Fitness – how to get started
When you decide you want to get fitter, it usually means you are feeling a bit sluggish, down and maybe your jeans feel tighter than they used to? Or one of your friends is looking better than they used to!! Whatever the reason, the best thing is that you have recognized that something has got to change! Good for you.
You are going to love getting physical for so many reasons. It can reduce your risk of chronic disease, improve your balance and coordination, boost your productivity, help you lose weight — even improve your sleep habits and self-esteem.
We thought we would give you a few tips to take on board before you start.
Being active should be part of your everyday, it should be enjoyable and it should NEVER be a chore.
Tip 1: Have an understanding of how fit you really are
You probably have some idea of how fit you are. But assessing and recording some starting facts, enables you to plot your progress. This is for your own satisfaction
- Take your pulse rate before and after you walk a kilometer
- How long it takes to walk a kilometer?
- How many pushups you can do in a minute?
- How far you can reach forward while seated on the floor with your legs in front of you?
- What does your waist measure? Measure between your hip and your lower rip.
- How sluggish do you feel, how motivated do you feel?
Don’t forget you can record a couple of these on your Live Life Get Active private profile and measure your achievements as you get fitter.
Tip 2: Make a commitment
Try and be active for at least 30 – 40 mins every day. Now this is not always possible but if you have a plan at the beginning of each week you will be surprised how easy it is to slot activity into your daily life. And remember what you put in your plan is your promise to yourself.
Plan for something everyday. If you can’t do a class then pick something else eg walk to the train station, walk up the stairs at work instead of taking the elevator. Walk to a sandwich shop at least 15 minutes from your work. Once you get into the habit its really easy.
Remember move more sit less!
Tip 3: Keep it fun
Variety is important, we are human after all and we get bored really easily!! That’s why Live Life Get Active offer heaps of variety and keep our approach real. You have to be able to laugh. Now we would love you to try and do at least 2 classes a week. Boxing and X Training really get you going, but if you have never tried yoga… give it a go. You will be surprised at how good it makes you feel.
If you can’t make class then have fun getting active some other way!

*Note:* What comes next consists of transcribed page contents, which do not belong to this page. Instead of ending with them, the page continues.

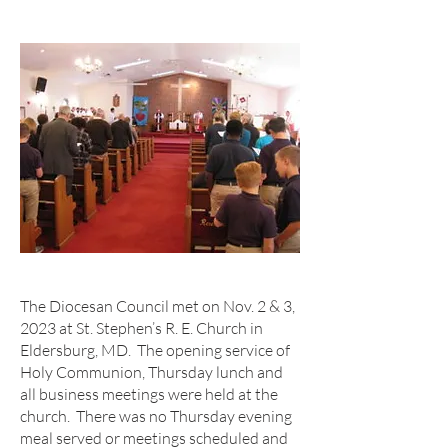
The Diocesan Council met on Nov. 2 & 3,
2023 at St. Stephen’s R. E. Church in
Eldersburg, MD. The opening service of
Holy Communion, Thursday lunch and
all business meetings were held at the
church. There was no Thursday evening
meal served or meetings scheduled and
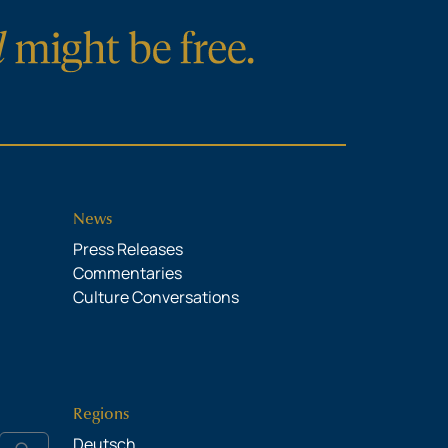
News
Press Releases
Commentaries
Culture Conversations
Regions
Deutsch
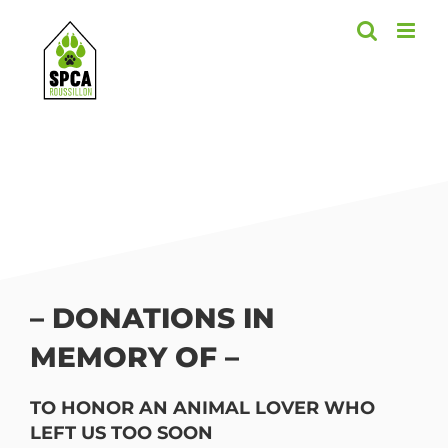
Skip
to
content
– DONATIONS IN
MEMORY OF –
TO HONOR AN ANIMAL LOVER WHO
LEFT US TOO SOON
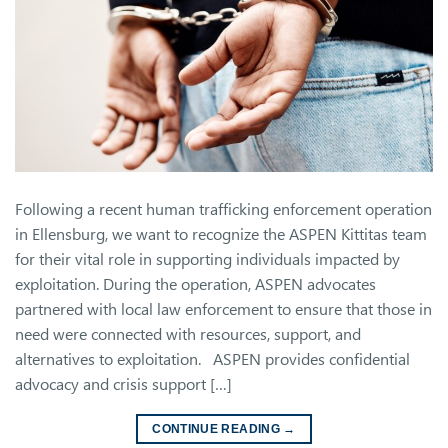
Following a recent human trafficking enforcement operation
in Ellensburg, we want to recognize the ASPEN Kittitas team
for their vital role in supporting individuals impacted by
exploitation. During the operation, ASPEN advocates
partnered with local law enforcement to ensure that those in
need were connected with resources, support, and
alternatives to exploitation. ASPEN provides confidential
advocacy and crisis support […]
CONTINUE READING
→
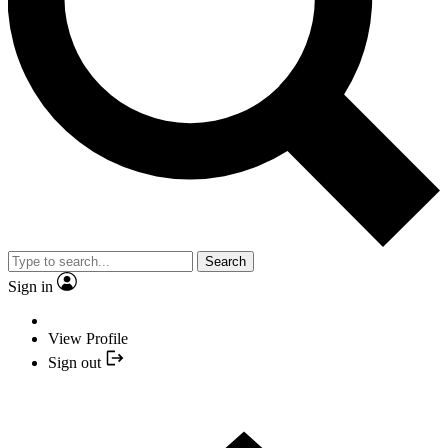
Search
Sign in
View Profile
Sign out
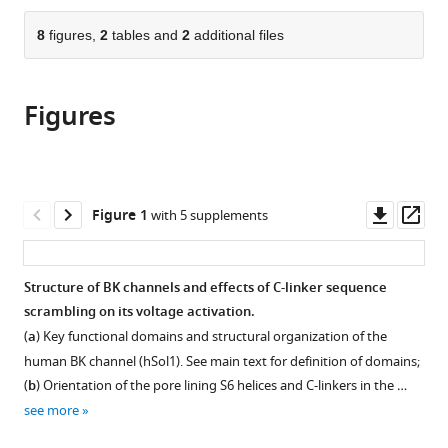
Bioelectricity
the
parts
and
citations
of
8
figures,
2
tables and
2
additional files
Cite
Arrhythmia
from
the
this
Center,
this
article,
article
Washington
article
Figures
in
(links
Mahdieh
University,
in
various
to
Yazdani
United
various
formats.
download
Guohui
States
;
online
the
Zhang
reference
citations
Downl
Op
Figure 1
with 5 supplements
Zhiguang
manager
from
asset
ass
Jia
services)
this
Jingyi
article
Structure of BK channels and effects of C-linker sequence
Shi
in
scrambling on its voltage activation.
Jianmin
formats
Cui
(
a
) Key functional domains and structural organization of the
compatible
Jianhan
human BK channel (hSol1). See main text for definition of domains;
with
Chen
(
b
) Orientation of the pore lining S6 helices and C-linkers in the …
various
(2020)
see more
reference
Aromatic
manager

Tip 4: Monitor your achievements
Keep an eye on your progress, update your Live Life Get Active profile monthly. If you lose focus reset your goals it’s as simple as that.
Remember everyone lapses, everyone has bad days but if you want to feel better and look better you have to make a commitment to change. And don’t forget we are here to help you every day!!
Tip 5: Recovery – Why are my Muscles Soar after exercise?
Exercise physiologists refer to the gradually increasing discomfort that occurs between 24 and 48 hours after activity as delayed onset muscle soreness (DOMS), and it is perfectly normal.
Delayed onset muscle soreness (DOMS) is a common result of physical activity that stresses the muscle tissue beyond what it is accustomed. It is good indication that your muscles are adapting to your new fitness regimen.
Bonus Tip: 6 great ways to deal with aching muscles
- Try a Deep Tissue Massage or Acupuncture on tender points to reduce DOMS.
- Do one of our Yoga Classes.
- Take a Bath with muscle relaxing products such as Epsom Salts or Radox.
- Eat antioxidant-rich fruits such as tart cherries and blueberries which can significantly reduce muscle damage and pain after intense training.
- Take Fish oil which is a natural anti-inflammatory and will enhance recovery from intense training.
- Try a menthol cream such a deep heat.